(Beginning of Supplied records)

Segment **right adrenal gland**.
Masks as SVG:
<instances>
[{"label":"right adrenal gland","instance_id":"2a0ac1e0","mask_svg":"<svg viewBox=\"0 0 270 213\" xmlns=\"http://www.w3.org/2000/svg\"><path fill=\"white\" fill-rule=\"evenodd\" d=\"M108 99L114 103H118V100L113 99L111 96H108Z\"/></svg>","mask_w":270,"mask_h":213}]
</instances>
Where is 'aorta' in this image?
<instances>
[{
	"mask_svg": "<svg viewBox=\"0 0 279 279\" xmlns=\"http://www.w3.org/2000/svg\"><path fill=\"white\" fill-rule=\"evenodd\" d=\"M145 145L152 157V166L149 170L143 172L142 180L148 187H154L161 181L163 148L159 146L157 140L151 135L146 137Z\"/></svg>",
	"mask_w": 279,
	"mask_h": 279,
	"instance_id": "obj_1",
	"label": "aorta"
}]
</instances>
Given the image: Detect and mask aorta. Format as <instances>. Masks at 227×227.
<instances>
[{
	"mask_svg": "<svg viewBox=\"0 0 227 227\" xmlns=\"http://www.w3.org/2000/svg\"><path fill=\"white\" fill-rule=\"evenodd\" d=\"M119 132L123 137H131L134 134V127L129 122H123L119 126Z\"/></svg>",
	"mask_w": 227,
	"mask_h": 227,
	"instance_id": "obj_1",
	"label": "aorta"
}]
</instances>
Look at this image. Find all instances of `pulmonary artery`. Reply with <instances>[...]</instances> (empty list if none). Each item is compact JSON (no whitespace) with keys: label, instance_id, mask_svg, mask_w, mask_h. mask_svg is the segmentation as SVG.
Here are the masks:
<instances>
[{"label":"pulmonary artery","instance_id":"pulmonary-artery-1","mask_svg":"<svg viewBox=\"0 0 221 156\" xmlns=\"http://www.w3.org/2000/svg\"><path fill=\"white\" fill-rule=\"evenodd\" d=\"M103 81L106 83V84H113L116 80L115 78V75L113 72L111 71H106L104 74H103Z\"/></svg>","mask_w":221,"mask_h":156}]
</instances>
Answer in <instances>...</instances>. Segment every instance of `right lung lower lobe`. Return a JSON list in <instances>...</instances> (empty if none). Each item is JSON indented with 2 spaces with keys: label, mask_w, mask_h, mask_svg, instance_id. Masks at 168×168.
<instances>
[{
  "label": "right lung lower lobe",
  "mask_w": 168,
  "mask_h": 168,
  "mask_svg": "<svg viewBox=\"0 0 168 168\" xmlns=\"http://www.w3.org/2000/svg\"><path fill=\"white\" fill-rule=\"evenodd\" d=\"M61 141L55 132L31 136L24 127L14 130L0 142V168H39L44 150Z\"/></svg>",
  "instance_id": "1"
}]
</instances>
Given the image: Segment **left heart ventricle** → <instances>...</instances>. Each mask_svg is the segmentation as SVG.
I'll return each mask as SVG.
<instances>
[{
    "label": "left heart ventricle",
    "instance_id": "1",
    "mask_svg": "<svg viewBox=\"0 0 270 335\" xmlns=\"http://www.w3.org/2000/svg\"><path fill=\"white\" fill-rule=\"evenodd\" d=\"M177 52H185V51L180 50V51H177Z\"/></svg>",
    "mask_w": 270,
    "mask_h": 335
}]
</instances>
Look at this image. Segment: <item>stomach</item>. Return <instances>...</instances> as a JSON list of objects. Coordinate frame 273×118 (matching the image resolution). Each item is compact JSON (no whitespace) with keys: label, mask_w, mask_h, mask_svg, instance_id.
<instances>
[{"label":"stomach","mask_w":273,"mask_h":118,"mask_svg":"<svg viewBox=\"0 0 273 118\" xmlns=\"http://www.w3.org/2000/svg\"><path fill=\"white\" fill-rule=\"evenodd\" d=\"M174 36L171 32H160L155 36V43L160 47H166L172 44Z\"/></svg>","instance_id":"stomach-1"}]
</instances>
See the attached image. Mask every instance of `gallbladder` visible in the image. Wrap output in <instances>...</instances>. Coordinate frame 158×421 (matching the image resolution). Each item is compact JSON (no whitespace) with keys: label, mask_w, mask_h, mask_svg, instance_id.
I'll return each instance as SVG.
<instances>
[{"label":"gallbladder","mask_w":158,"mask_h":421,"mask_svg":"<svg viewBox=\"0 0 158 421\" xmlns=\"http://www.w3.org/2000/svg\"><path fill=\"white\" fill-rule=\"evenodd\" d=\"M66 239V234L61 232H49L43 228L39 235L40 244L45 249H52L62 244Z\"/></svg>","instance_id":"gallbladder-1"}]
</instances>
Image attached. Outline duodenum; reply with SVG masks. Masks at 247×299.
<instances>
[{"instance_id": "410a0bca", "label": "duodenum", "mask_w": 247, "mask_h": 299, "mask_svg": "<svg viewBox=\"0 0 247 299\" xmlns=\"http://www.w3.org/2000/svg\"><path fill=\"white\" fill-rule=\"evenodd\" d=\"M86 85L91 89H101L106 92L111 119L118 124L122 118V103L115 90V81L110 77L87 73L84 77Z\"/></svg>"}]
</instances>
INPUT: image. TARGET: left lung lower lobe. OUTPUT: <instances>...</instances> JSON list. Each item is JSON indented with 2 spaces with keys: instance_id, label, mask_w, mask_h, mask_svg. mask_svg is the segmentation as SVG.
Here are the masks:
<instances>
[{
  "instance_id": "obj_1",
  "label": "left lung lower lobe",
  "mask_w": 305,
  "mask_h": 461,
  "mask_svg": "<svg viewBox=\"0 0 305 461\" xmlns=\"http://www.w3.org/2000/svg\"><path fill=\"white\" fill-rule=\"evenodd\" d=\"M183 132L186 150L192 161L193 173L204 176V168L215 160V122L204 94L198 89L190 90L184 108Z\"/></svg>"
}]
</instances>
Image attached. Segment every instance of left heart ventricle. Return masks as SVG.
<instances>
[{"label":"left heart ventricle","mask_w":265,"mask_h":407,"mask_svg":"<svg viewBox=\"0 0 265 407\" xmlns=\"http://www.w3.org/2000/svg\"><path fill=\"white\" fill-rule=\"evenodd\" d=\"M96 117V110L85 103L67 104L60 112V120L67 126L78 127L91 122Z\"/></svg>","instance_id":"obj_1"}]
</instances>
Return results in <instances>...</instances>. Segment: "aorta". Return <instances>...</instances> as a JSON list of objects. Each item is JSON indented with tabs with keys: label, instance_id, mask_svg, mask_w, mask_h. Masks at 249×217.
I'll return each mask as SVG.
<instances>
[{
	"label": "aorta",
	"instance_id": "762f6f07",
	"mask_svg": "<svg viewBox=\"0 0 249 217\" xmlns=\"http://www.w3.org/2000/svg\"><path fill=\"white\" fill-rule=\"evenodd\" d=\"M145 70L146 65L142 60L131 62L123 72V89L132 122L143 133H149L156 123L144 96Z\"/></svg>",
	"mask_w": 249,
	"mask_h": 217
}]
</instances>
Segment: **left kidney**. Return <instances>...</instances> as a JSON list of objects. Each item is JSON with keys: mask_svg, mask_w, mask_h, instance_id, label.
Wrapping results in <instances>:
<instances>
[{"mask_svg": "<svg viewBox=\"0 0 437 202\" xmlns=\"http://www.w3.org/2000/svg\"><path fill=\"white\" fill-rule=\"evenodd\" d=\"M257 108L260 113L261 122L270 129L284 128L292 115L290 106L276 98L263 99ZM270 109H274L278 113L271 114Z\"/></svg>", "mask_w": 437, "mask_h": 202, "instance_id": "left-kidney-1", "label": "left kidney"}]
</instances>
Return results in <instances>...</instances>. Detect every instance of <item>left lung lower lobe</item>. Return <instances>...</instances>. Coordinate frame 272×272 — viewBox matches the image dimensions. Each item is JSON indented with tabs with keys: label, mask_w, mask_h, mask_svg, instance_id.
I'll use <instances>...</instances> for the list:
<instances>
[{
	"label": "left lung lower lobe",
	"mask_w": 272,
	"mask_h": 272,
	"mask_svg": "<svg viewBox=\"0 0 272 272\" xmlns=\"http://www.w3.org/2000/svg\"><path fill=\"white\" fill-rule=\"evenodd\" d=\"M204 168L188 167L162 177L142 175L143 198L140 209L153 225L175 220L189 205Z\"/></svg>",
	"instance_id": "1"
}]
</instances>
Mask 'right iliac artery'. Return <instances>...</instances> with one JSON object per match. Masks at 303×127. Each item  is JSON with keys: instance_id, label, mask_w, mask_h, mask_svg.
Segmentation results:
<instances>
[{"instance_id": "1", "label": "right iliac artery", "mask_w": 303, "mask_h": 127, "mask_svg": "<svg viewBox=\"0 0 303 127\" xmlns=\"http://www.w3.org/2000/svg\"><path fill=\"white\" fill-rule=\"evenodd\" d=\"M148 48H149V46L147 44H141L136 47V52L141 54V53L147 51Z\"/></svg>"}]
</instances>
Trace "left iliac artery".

(End of Supplied records)

Task directions: Which lines run from the one containing "Mask 'right iliac" through the end of the material? Output them exactly.

Exercise answer:
Mask 'right iliac artery'. Return <instances>...</instances> with one JSON object per match. Masks at 303×127. Each item  is JSON with keys: instance_id, label, mask_w, mask_h, mask_svg.
Segmentation results:
<instances>
[{"instance_id": "1", "label": "right iliac artery", "mask_w": 303, "mask_h": 127, "mask_svg": "<svg viewBox=\"0 0 303 127\" xmlns=\"http://www.w3.org/2000/svg\"><path fill=\"white\" fill-rule=\"evenodd\" d=\"M148 48H149V46L147 44H141L136 47V52L141 54V53L147 51Z\"/></svg>"}]
</instances>
Trace "left iliac artery".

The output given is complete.